Stateless models: programs as functions
It is time to make the previous model stateless so that we can apply functional programming to it. The problem is that the program part is not a pure function because having a state. If that is the case, it works well to take the state out from the program and make a loop which feeds back the state to the program itself. Now the program is just a pure function which takes in inputs and previous states to produce effects and next states.
input | +----+ +--v---v--+ | | program | | state +--v---v--+ | | +----+ effect
Then, the loop which passes states around for every input is expanded over time.
input input input | | | initial +----v----+ +----v----+ +----v----+ state --> program >--> program >--> program >-- ... +----v----+ +----v----+ +----v----+ | | | effect effect effect
The diagram is simplified by integrating the initial state into the program and collecting up the inputs and effects.

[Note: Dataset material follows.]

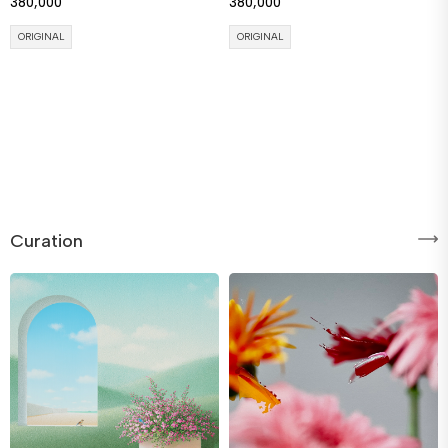
380,000
380,000
ORIGINAL
ORIGINAL
Curation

inputs | +----v----+ | program | +----v----+ | effects
Finally, we obtain the totally stateless and functional model of programs and this is how programs written in Cloe look. Composing a program is equivalent to doing a pure function which maps its inputs to its effects.
Programs can be lazy
As inputs are just queries to the outside of programs, they do not have to be evaluated always but only if necessary. What must be guaranteed is only that all effects are run eventually before programs finish.

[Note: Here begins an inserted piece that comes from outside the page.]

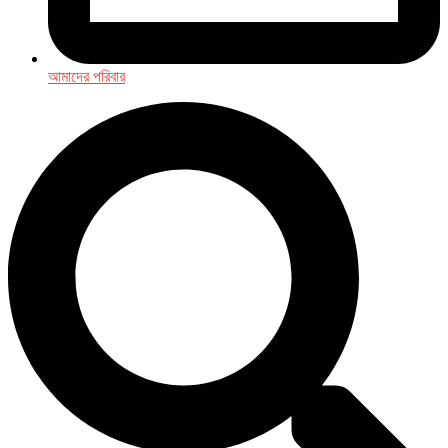
আমাদের পরিবার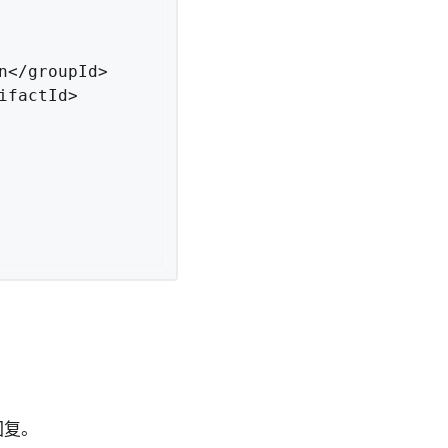
</groupId>

factId>

回复。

Reactiveness without theory
The model shows us that potential reactiveness inside programs is elicited exactly by starting executing all effects at once. As a result, programs would run in utmost reactiveness within the limits of computational capacity.
Inputs and effects are infinite in general
If sticking to the model, we need some way to express and handle an infinite number of inputs and effects although available memory is limited. This problem is resolved by lazy evaluation and tail recursion as the former allows function calls to be evaluated on demand and the latter enables infinitely recursive function calls.
No data race
No corrupted data race happens in the model because simultaneous access to the same data occurs only on evaluation of the same function calls demanded by several different expressions and it can be guarded by common exclusive locks.
Parallelism is not free
Although implicit concurrency can be implemented in quite efficient ways, implicit massive parallelism costs a lot on multi-core CPU machines. For instance, when a myriad of threads are spawned, programs will suffer from cache incoherence and huge memory usage, and end up significant slowdown.
Therefore, Cloe’s approach is to parallelize every effect for reactiveness but leave anything else sequential so that users have options of whether they run the computation in parallel or not. Meanwhile, it also provides a primitive function to sequentialize evaluation of expressions because it is sometimes necessary for serial execution of effects or fine memory management.
Observing results of effects
A missing point in the model is how to observe consequences caused by effects. For instance, we may want to check if contents of a file are valid after it has been written.
For that kinds of situations, Cloe has a function to purify the outcome values of impure function calls in cases where they have to be referred by other expressions for retries, error recovery, etc.
Lack of nondeterminism
As programs are just deterministic functions, the model lacks nondeterminism associated with parallelism which are injected spontaneously in other programming languages. This issue is not investigated thoroughly but an obvious problem caused by it is that we cannot sort data by time at which they become available. Moreover, while such sorting is realized easily by something like concurrent queues in other languages, Cloe cannot adopt it because they are mutable data structures.
A solution which is implemented and available currently is a built-in function to do such sorting.